EXERCISE DETAILS:
Copy out exactly the stretch below, from the line with "MIYEM BASKET ACADEMY" through the line with "이션, 머신러닝 모델 훈련 속도를 높일 수 있습니다", both included; the pictures stay out.

PROVIDED DATA:
────────────────────────────────────────

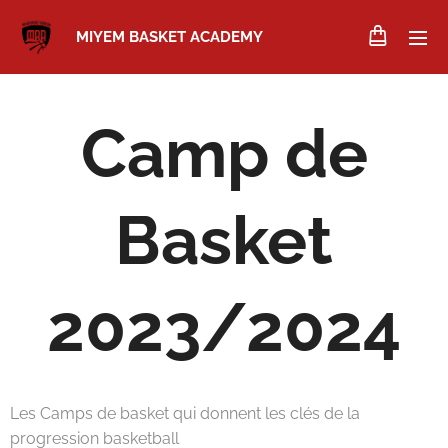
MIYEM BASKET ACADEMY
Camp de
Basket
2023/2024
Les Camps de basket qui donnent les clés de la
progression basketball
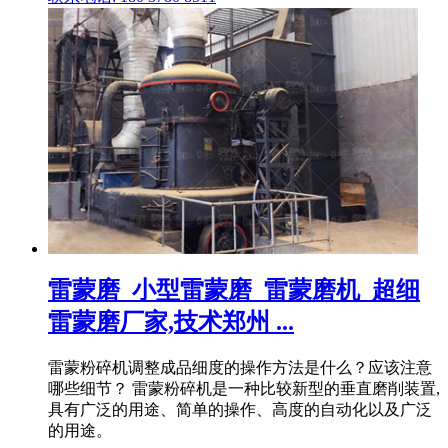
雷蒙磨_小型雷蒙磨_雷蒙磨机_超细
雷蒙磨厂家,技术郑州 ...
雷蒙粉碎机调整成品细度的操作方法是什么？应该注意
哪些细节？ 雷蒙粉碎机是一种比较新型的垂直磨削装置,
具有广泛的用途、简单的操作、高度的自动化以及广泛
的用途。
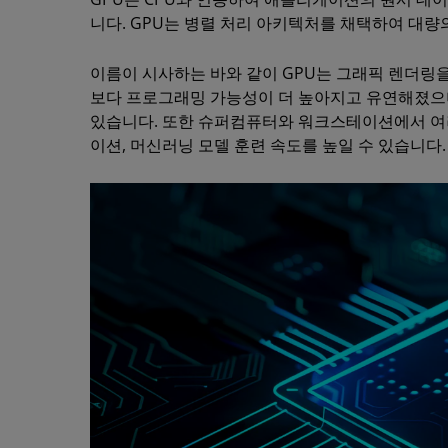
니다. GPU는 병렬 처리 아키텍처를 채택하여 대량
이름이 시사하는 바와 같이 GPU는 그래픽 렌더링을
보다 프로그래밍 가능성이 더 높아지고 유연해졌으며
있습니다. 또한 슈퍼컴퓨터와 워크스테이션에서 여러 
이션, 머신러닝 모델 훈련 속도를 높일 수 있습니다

────────────────────────────────────────

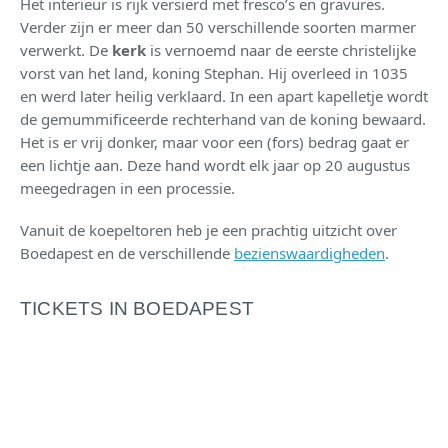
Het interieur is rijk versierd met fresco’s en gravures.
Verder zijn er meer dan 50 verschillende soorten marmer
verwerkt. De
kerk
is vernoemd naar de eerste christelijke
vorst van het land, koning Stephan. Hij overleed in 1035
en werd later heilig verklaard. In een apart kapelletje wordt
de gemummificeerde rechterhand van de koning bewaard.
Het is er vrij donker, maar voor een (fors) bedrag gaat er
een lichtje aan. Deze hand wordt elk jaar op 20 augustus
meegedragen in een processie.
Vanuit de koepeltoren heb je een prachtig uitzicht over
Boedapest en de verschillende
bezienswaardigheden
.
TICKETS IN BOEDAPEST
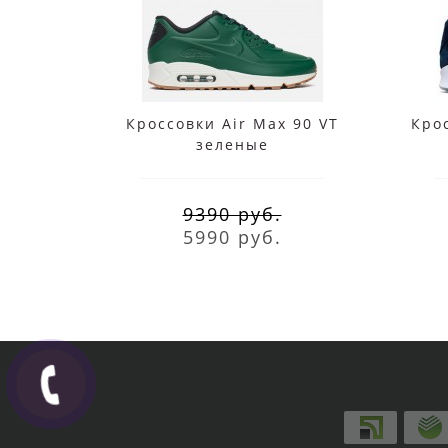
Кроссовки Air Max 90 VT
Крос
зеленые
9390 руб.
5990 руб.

────────────────────────────────────────

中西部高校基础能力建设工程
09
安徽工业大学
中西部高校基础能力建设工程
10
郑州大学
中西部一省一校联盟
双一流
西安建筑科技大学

────────────────────────────────────────

SOLVED EXERCISE:
MIYEM BASKET ACADEMY
Camp de
Basket
2023/2024
Les Camps de basket qui donnent les clés de la
progression basketball
雷蒙磨_小型雷蒙磨_雷蒙磨机_超细
雷蒙磨厂家,技术郑州 ...
雷蒙粉碎机调整成品细度的操作方法是什么？应该注意
哪些细节？ 雷蒙粉碎机是一种比较新型的垂直磨削装置,
具有广泛的用途、简单的操作、高度的自动化以及广泛
的用途。
니다. GPU는 병렬 처리 아키텍처를 채택하여 대량
이름이 시사하는 바와 같이 GPU는 그래픽 렌더링을
보다 프로그래밍 가능성이 더 높아지고 유연해졌으며
있습니다. 또한 슈퍼컴퓨터와 워크스테이션에서 여러 
이션, 머신러닝 모델 훈련 속도를 높일 수 있습니다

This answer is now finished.